|12-23-2008 10:04 AM|
|Schwarttzy||Hopefully I'm not bring a forum to dead back to life but i agree with Greg on the fact that NORA is copying NRA which is a smart Idea. NRA has gotten a lot done for people rights to fire arms.|
|09-17-2008 07:44 AM|
|4Jeepn||Too many cooks in the kitchen. They need to merge into one super group and that way provide a one stop shop for the needs of the off-road community. That way you don't have to decide which of the 10 groups is best, which one has the most pressing issues, and who gets your money. One group, can stage a multi front attack and spread the money to the fight as needed.|
|09-17-2008 03:57 AM|
As all of you know I'm all for anyone and everyone being involved in keeping public lands open to recreation, but honestly I'm with the others here. I don't see where this group does anything different than what is already in place. The more I'm involved on a state wide and national level I just keeping getting more and more disapointed at the multitude of groups that are being created under the umbrella of taking care of all national OHV levels. Groups like BRC, United, Tread, NOHVC, etc...... All have the greatest interests at heart, but in my opinion most come about with certain "sponsors" and dilute the pool that we could use to really do some good. And yessir there have been places and times that national groups have gotten stays and injunctions thru legal action where a closure or EIS would've negatively impacted some form of OHV.
|09-16-2008 04:49 PM|
Imagine a land access organization modeled a lot like the NRA.
|09-16-2008 03:51 PM|
|09-16-2008 03:32 PM|
No offense Greg, but it does like many organizations that already exist. It seems we have fragmented all outdoor recreation enthusiasts through too many entities like this. I may be way off base here, JMHO.

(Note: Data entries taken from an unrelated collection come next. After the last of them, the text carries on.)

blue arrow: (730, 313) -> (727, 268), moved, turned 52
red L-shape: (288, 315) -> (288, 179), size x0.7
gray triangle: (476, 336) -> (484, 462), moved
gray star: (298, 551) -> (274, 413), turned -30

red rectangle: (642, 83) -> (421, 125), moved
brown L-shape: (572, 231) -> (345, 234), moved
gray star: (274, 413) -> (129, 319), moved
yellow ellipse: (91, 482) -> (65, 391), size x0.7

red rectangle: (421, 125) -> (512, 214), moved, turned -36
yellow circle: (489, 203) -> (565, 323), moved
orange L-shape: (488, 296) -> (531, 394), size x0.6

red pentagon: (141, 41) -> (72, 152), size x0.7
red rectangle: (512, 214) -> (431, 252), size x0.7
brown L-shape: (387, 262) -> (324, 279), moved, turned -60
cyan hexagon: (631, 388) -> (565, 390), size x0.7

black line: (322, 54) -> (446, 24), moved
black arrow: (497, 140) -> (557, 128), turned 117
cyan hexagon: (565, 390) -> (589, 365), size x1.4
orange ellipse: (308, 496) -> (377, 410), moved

BTW no matter how we fight for our lands its all good. We all need to get involved.
|09-16-2008 03:21 PM|
I have tried to reach United 4 WD seven or eight time by phone and email same from Tread Lightly; neither of them have ever returned a call or email ....And neither of which have ever successfully blocked a court case regaining access they have only only prolonged the process through injunctions.
So far all I have seen from U4WD and Tread Lightly don't seem to get anything done.

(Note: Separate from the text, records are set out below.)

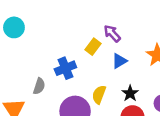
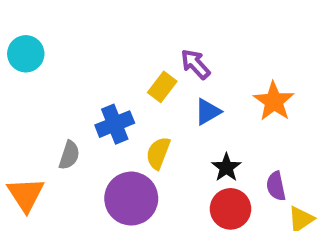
yellow semicircle: (99, 95) -> (158, 153), moved

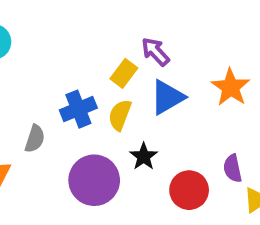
blue triangle: (208, 112) -> (167, 97), size x1.4
yellow semicircle: (158, 153) -> (120, 115), moved
black star: (226, 168) -> (144, 156), moved

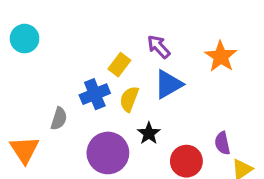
yellow rectangle: (124, 73) -> (119, 65), moved
orange star: (231, 87) -> (221, 57), moved

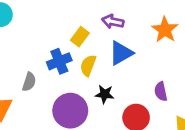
purple arrow: (159, 47) -> (113, 22), turned -35
black star: (149, 133) -> (105, 94), turned -30
purple semicircle: (222, 143) -> (161, 91), moved

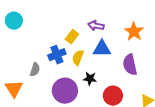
blue triangle: (121, 53) -> (102, 49), turned 30
purple semicircle: (161, 91) -> (130, 65), moved, size x1.5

What Nora plans to do is develop economic and environmental impact studies through major universities so we can provide evidence to overturn legal decisions that keep us off properties. Their plan is to partner with retailers and members so it will to have to muscle to get something done with more than printing bumper stickers.
|09-16-2008 01:01 PM|
|4Jeepn||Sounds like stuff we already have?|
|09-16-2008 11:13 AM|
Coming This Fall - The National Off-Road Association (NORA)
Please tell your friends about this...
Navigating rolling terrain, traversing tricky rock grades and spines, making your way through wild regions to reach expansive vistas - these are just a few of the reasons so many people are passionate about off-road adventures.

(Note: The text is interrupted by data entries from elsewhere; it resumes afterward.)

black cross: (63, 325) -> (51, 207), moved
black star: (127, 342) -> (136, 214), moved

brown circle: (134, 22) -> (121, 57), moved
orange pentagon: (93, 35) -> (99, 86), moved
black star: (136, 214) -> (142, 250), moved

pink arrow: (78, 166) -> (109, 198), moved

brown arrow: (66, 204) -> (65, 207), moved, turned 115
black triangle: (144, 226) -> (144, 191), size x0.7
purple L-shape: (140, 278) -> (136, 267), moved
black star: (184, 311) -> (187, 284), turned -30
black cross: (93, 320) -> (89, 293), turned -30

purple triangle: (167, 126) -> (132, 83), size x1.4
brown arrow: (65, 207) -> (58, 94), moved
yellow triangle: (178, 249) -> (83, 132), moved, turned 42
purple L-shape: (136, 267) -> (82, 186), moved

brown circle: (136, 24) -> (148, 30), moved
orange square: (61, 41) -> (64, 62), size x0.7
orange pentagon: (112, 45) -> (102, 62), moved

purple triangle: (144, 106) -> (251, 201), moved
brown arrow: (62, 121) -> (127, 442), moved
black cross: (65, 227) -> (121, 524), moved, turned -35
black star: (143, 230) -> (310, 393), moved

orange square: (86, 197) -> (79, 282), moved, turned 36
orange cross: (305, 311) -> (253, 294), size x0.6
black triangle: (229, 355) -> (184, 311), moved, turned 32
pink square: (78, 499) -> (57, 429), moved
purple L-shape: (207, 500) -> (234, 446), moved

Every day, across the United States, off-road enthusiasts get into their off-road vehicles and take to the trail. However, the roster of the places where they can legally and responsibly go is shrinking.
That's where the National Off-Road Association (NORA) comes in. NORA will bring together responsible OHV enthusiasts to be a unified voice, to learn about important issues, and to strengthen the nationwide family of off-roaders so that they can affect change.
"It's important for off-roaders to come together as a community in order to continue doing what we love," says Mark A. Smith, Off-Road Hall of Famer. "NORA will help us to create that strong community."
Members of NORA will come together not only to share their passion about exploring off-road terrain, but also to share information. Many off-roaders don't know about impending trail closures, or they might hear of closures in their area but not those farther away. NORA will provide a network of information sharing so that members can stay up-to-date on all issues that affect them.
In addition to sharing information that is already out there, a specific example of how NORA will also help expand the knowledge base of the industry is by initiating three studies. These studies will be produced by a university or independent company with the goal of discovering, through information gathering, the real effects the off-road industry has on an economic, environmental, and geologic level.
NORA will also provide a place where members can make their voices heard. Members will not only be informed about issues, they'll also have the tools they need to do something about them. NORA will provide members an opportunity to speak to like-minded off-road enthusiasts, as well as reach out to those land management agencies and elected officials who are making decisions.
While becoming a member of NORA provides many benefits, including a wide array of manufacturer discounts and rebates, it also comes with some responsibility. Every month, members will be asked to respond to three Action Alert items, which will increase the organization's leverage and encourage positive change in the industry. Members will also observe an off-road code of ethics that will help balance the use of off-road trails with the need to maintain a healthy environment.
Strength and success for NORA will only come from a large group of passionate people who want their voices to be heard. This unified voice will help to preserve the off-road industry and ensure that people who love to off-road responsibly will be able to do so for many years to come.